Our ability to compete successfully in the rapidly evolving camera markets depends on several factors, including:  

 

the design and manufacturing of new solutions, including software, that anticipate the video processing and integration needs of our customers’ next-generation products and applications;

 

performance of our computer vision solutions, as measured by convolutional neural network performance, video and still picture image quality, resolution and frame processing rates;

 

power consumption efficiency of our solutions;

 

the ease of implementation of our products by customers;

 

the strength of our customer relationships;

 

the selection of the foundry process technology and architecture tradeoffs to meet customers’ product requirements in a timely manner;

 

reputation and reliability;

 

customer support; and

 

the cost of the total solution.

We believe we compete favorably with respect to these factors, particularly because our solutions typically provide high-performance and low power consumption video, CNN performance, efficient integration of our advanced algorithms, exceptional storage and transmission efficiencies at lower power, highly-integrated SoC solutions based on a scalable platform, and comprehensive and flexible software. We cannot ensure, however, that our solutions will continue to compete favorably or that we will be successful in the face of increasing competition from new products introduced by existing or new competitors.

Intellectual Property  

We rely on a combination of intellectual property rights, including patents, trade secrets, copyrights and trademarks, and contractual protections, to protect our core technology and intellectual property. As of January 31, 2022, we had 266 issued patents in the United States, 99 of which were continuation or divisional patents, 10 issued patents in Europe, 7 issued patents in China, 6 issued patents in Japan and 80 pending patent applications in the United States. The issued patents in the United States expire beginning in 2024 through 2040. Many of our issued patents and pending patent applications relate to image and video processing and HD video compression, AI processing, system level camera, and radar perception applications spanning multiple market segments.  

We may not receive competitive advantages from any rights granted under our patents, and our patent applications may not result in the issuance of any new patents. In addition, any patent we hold may be opposed, contested, circumvented, designed around by a third party or found to be unenforceable or invalidated. Others may develop technologies that are similar or superior to our proprietary technologies, duplicate our proprietary technologies or design around patents owned or licensed by us.

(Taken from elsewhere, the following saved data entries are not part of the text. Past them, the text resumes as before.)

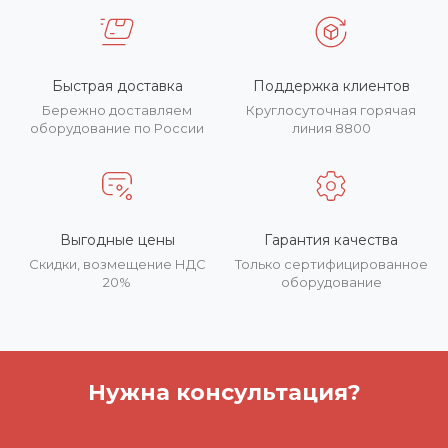
Быстрая доставка
Поддержка клиентов
Бережно доставляем
Круглосуточная горячая
оборудование по России
линия 8800
Выгодные цены
Гарантия качества
Скидки, возмещение НДС
Только сертифицированное
20%
оборудование
Нужна консультация?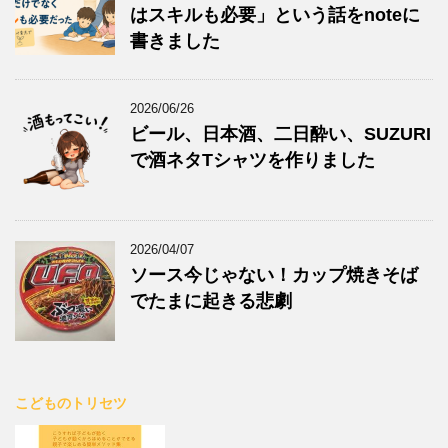
はスキルも必要」という話をnoteに
書きました
2026/06/26
ビール、日本酒、二日酔い、SUZURI
で酒ネタTシャツを作りました
2026/04/07
ソース今じゃない！カップ焼きそば
でたまに起きる悲劇
こどものトリセツ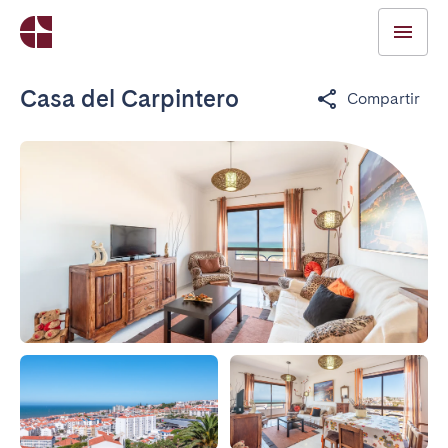
Casa del Carpintero
Compartir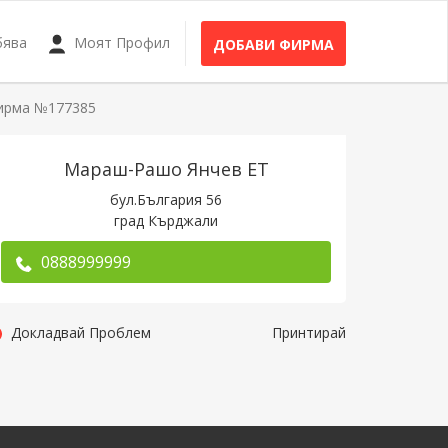
бява
Моят Профил
ДОБАВИ ФИРМА
ирма №177385
Мараш-Рашо Янчев ЕТ
бул.България 56
град Кърджали
0888999999
Докладвай Проблем
Принтирай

In addition to our own intellectual property, we also use third-party licenses for certain technologies embedded in our SoC solutions. These are typically non-exclusive contracts provided under royalty-accruing or paid-up licenses. These licenses are generally perpetual or automatically renewed for so long as we continue to pay any maintenance fees that may be due. To date, maintenance fees have not constituted a significant portion of our capital expenditures. While we do not believe our business is dependent to any significant degree on any individual third-party license, we expect to continue to use and may license additional third-party technology for our solutions.

We generally control access to and use of our confidential information through employing internal and external controls, including contractual protections with employees, contractors and customers. We rely in part on U.S. and international copyright laws to protect our mask work. All employees and consultants are required to execute confidentiality agreements in connection with their employment and consulting relationships with us. We also require them to agree to disclose and assign to us all inventions conceived or made in connection with the employment or consulting relationship.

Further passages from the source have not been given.